Is the appraiser consistent within the same valuation approach or method and across all valuation approaches? If not, why not? Is that explanation in the appraisal report? It is common for a business appraiser to examine more than one appraisal approach in an appraisal. It is essential that the business appraiser be consistent between valuation approaches because if he is not, a court will find that inconsistency. Courts frown on appraisal inconsistency.2 For example, suppose the business appraiser dismisses the market approach because she couldn't find any guideline companies that were similar enough to the subject company to be a good comparison, which is very common in business appraisals for small companies.  However, in the appraiser's income approach, the appraiser uses a valuation method in developing a discount rate that considers the discount rates of guideline companies. And there are other examples of inconsistency. These should jump out at first blush.

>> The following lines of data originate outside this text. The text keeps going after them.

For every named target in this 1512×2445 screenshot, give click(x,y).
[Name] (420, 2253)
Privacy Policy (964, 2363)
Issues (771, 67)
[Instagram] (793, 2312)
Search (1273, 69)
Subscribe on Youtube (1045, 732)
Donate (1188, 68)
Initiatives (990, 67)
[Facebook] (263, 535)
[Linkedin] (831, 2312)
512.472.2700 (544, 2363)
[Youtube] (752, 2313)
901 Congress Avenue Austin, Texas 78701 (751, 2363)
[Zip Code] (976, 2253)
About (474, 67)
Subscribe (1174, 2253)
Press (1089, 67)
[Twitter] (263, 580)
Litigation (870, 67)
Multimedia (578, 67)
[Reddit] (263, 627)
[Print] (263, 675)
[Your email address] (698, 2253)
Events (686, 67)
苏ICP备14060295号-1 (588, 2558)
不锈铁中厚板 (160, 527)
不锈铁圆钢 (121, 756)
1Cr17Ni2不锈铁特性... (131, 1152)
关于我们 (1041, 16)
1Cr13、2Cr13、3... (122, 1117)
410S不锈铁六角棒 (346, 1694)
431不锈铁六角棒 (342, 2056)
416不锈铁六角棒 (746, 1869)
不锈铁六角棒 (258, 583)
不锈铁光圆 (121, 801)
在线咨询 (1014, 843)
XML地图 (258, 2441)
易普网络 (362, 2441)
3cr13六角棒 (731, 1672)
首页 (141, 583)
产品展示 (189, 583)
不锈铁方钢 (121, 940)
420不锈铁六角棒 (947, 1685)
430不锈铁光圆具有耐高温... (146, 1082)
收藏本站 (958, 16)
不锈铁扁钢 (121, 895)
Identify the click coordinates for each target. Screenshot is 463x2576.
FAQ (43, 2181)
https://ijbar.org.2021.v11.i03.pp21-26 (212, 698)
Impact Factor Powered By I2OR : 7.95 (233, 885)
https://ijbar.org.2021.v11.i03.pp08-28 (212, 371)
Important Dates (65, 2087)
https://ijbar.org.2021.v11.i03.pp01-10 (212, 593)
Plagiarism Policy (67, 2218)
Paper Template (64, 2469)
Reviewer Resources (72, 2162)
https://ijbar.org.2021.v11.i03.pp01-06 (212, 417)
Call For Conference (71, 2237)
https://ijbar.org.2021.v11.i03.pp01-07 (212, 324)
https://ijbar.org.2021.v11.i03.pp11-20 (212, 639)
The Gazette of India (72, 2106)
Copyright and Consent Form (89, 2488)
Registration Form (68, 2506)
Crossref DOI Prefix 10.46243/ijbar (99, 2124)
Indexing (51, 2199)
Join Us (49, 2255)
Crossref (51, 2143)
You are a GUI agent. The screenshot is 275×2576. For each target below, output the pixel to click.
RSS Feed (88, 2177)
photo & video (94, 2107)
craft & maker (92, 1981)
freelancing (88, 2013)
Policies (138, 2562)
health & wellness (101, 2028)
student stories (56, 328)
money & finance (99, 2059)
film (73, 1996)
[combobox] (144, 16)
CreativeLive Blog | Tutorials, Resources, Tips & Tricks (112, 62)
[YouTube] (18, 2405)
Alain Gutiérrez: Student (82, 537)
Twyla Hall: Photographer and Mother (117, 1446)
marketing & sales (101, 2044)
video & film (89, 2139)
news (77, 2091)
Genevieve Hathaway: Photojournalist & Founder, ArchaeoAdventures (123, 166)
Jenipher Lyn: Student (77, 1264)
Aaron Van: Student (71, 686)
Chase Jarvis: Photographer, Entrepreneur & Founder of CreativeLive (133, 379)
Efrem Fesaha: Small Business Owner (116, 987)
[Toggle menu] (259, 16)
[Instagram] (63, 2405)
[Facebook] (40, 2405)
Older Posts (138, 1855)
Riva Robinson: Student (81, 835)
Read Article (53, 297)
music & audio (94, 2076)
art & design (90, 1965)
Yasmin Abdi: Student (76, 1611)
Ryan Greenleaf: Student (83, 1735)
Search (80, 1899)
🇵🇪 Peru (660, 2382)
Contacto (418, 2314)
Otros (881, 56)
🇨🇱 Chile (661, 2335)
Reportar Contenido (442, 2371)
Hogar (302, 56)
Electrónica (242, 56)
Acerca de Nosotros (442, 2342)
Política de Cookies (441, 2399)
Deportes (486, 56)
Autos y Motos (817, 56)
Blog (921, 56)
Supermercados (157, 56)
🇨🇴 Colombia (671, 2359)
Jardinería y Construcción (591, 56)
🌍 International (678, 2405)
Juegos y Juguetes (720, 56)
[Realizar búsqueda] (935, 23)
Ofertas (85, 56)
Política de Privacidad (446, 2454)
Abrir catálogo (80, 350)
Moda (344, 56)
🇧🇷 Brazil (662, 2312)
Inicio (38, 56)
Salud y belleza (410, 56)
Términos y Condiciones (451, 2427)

It is imperative that any such inconsistency be explained very well in the appraisal report.

In conclusion, one should very conservatively assume that, in a tax or litigation business appraisal, the appraiser's report will be the only chance that the appraiser has to tell her story. This is certainly usually true in the U.S. Tax Court. Therefore, it behooves those who have probably hired the business appraiser to carefully vet and understand the entire business appraisal report before it goes final, because after that, the genie is out of the bottle, and it may be too late to repair it.

 For more information, in the Tax Management Portfolios, see Hood, 830 T.M., Valuation: General and Real Estate,  and in Tax Practice Series, see ¶6290, Valuation—Generally.


1 See, e.g., Mosher Est. v. Comr., T.C. Memo 1988-24.

2 See, e.g., Gallagher Est. v. Comr., T.C. Memo 2011-148.